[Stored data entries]
⁂

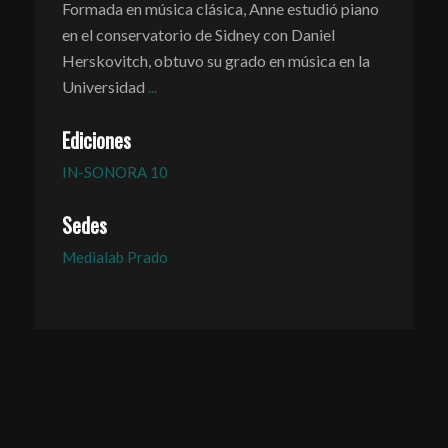
Formada en música clásica, Anne estudió piano
en el conservatorio de Sidney con Daniel
Herskovitch, obtuvo su grado en música en la
Universidad
...
Ediciones
IN-SONORA 10
Sedes
Medialab Prado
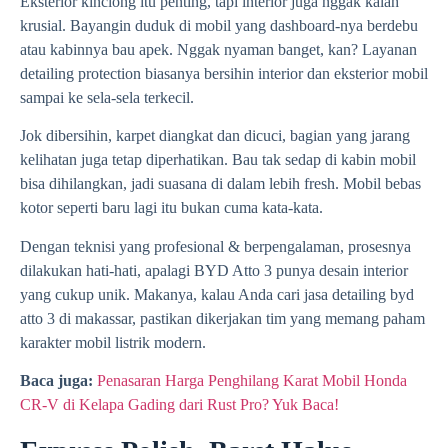
Eksterior kinclong itu penting, tapi interior juga nggak kalah
krusial. Bayangin duduk di mobil yang dashboard-nya berdebu
atau kabinnya bau apek. Nggak nyaman banget, kan? Layanan
detailing protection biasanya bersihin interior dan eksterior mobil
sampai ke sela-sela terkecil.
Jok dibersihin, karpet diangkat dan dicuci, bagian yang jarang
kelihatan juga tetap diperhatikan. Bau tak sedap di kabin mobil
bisa dihilangkan, jadi suasana di dalam lebih fresh. Mobil bebas
kotor seperti baru lagi itu bukan cuma kata-kata.
Dengan teknisi yang profesional & berpengalaman, prosesnya
dilakukan hati-hati, apalagi BYD Atto 3 punya desain interior
yang cukup unik. Makanya, kalau Anda cari jasa detailing byd
atto 3 di makassar, pastikan dikerjakan tim yang memang paham
karakter mobil listrik modern.
Baca juga:
Penasaran Harga Penghilang Karat Mobil Honda
CR-V di Kelapa Gading dari Rust Pro? Yuk Baca!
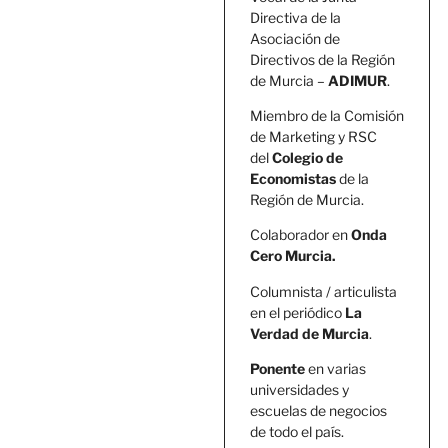
Directiva de la
Asociación de
Directivos de la Región
de Murcia –
ADIMUR
.
Miembro de la Comisión
de Marketing y RSC
del
Colegio de
Economistas
de la
Región de Murcia.
Colaborador en
Onda
Cero Murcia.
Columnista / articulista
en el periódico
La
Verdad de Murcia
.
Ponente
en varias
universidades y
escuelas de negocios
de todo el país.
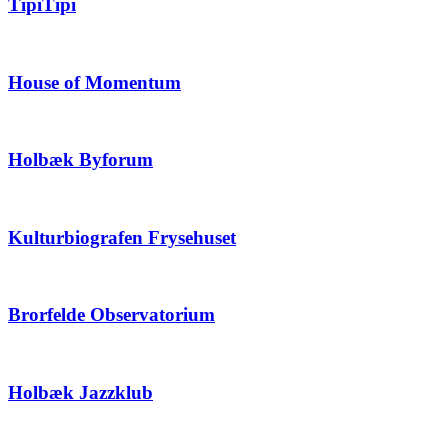
TipiTipi
House of Momentum
Holbæk Byforum
Kulturbiografen Frysehuset
Brorfelde Observatorium
Holbæk Jazzklub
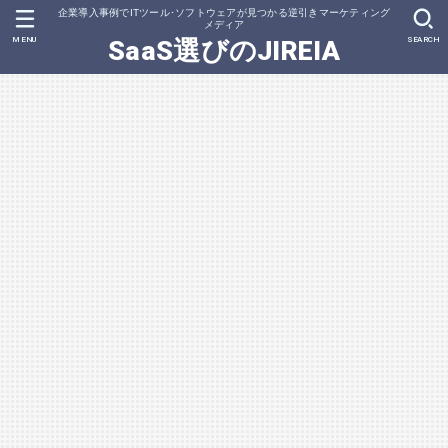
企業導入事例でITツール･ソフトウェアが見つかる逆引きマーケティング
メディア
MENU
SEARCH
SaaS選びのJIREIA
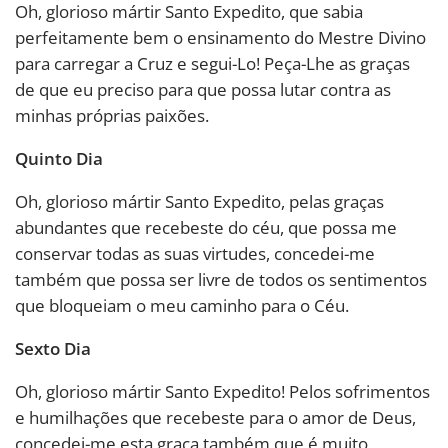
Oh, glorioso mártir Santo Expedito, que sabia
perfeitamente bem o ensinamento do Mestre Divino
para carregar a Cruz e segui-Lo! Peça-Lhe as graças
de que eu preciso para que possa lutar contra as
minhas próprias paixões.
Quinto Dia
Oh, glorioso mártir Santo Expedito, pelas graças
abundantes que recebeste do céu, que possa me
conservar todas as suas virtudes, concedei-me
também que possa ser livre de todos os sentimentos
que bloqueiam o meu caminho para o Céu.
Sexto Dia
Oh, glorioso mártir Santo Expedito! Pelos sofrimentos
e humilhações que recebeste para o amor de Deus,
concedei-me esta graça também que é muito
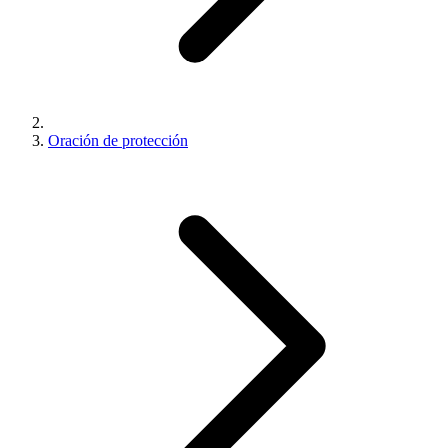
Oración de protección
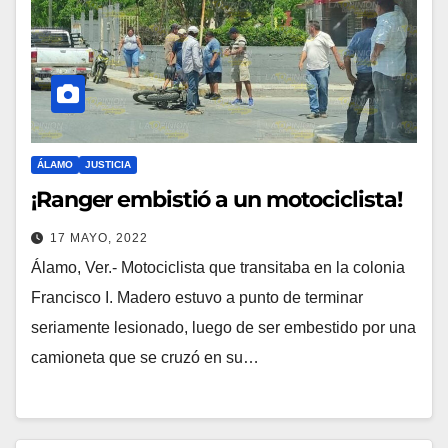
ÁLAMO
JUSTICIA
¡Ranger embistió a un motociclista!
17 MAYO, 2022
Álamo, Ver.- Motociclista que transitaba en la colonia
Francisco I. Madero estuvo a punto de terminar
seriamente lesionado, luego de ser embestido por una
camioneta que se cruzó en su…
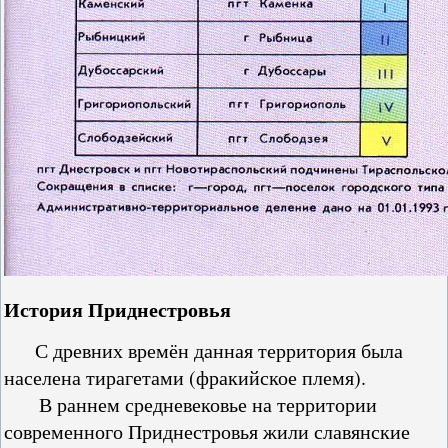
История Приднестровья
С древних времён данная территория была
населена тирагетами (фракийское племя).
В раннем средневековье на территории
современного Приднестровья жили славянские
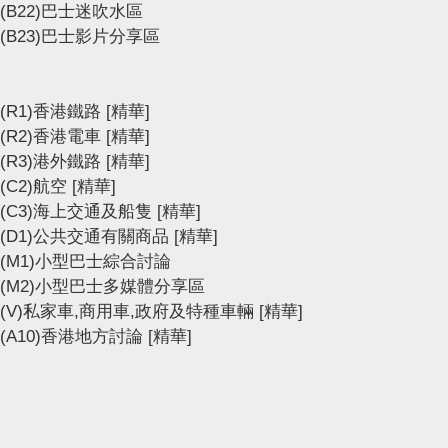
(B22)巴士迷吹水區
(B23)巴士影片分享區
(R1)香港鐵路
[精華]
(R2)香港電車
[精華]
(R3)港外鐵路
[精華]
(C2)航空
[精華]
(C3)海上交通及船隻
[精華]
(D1)公共交通有關商品
[精華]
(M1)小型巴士綜合討論
(M2)小型巴士多媒體分享區
(V)私家車,商用車,政府及特種車輛
[精華]
(A10)香港地方討論
[精華]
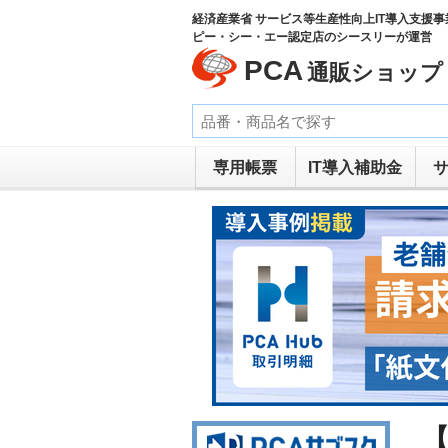
経済産業省 サービス等生産性向上IT導入支援事
ピー・シー・エー認定店のシースリーが運営
PCA
通販ショップ
専用帳票
IT導入補助金
【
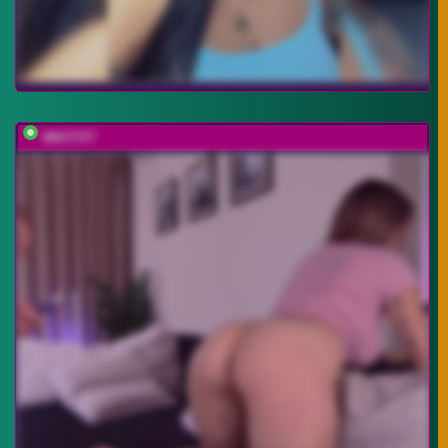
NIKI7377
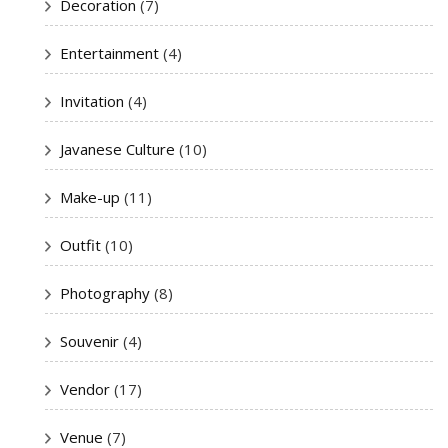
Decoration
(7)
Entertainment
(4)
Invitation
(4)
Javanese Culture
(10)
Make-up
(11)
Outfit
(10)
Photography
(8)
Souvenir
(4)
Vendor
(17)
Venue
(7)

⁂

In the records, locate each line holding the string "glorioso" and copy it.

Oh, glorioso mártir Santo Expedito, que sabia
Oh, glorioso mártir Santo Expedito, pelas graças
Oh, glorioso mártir Santo Expedito! Pelos sofrimentos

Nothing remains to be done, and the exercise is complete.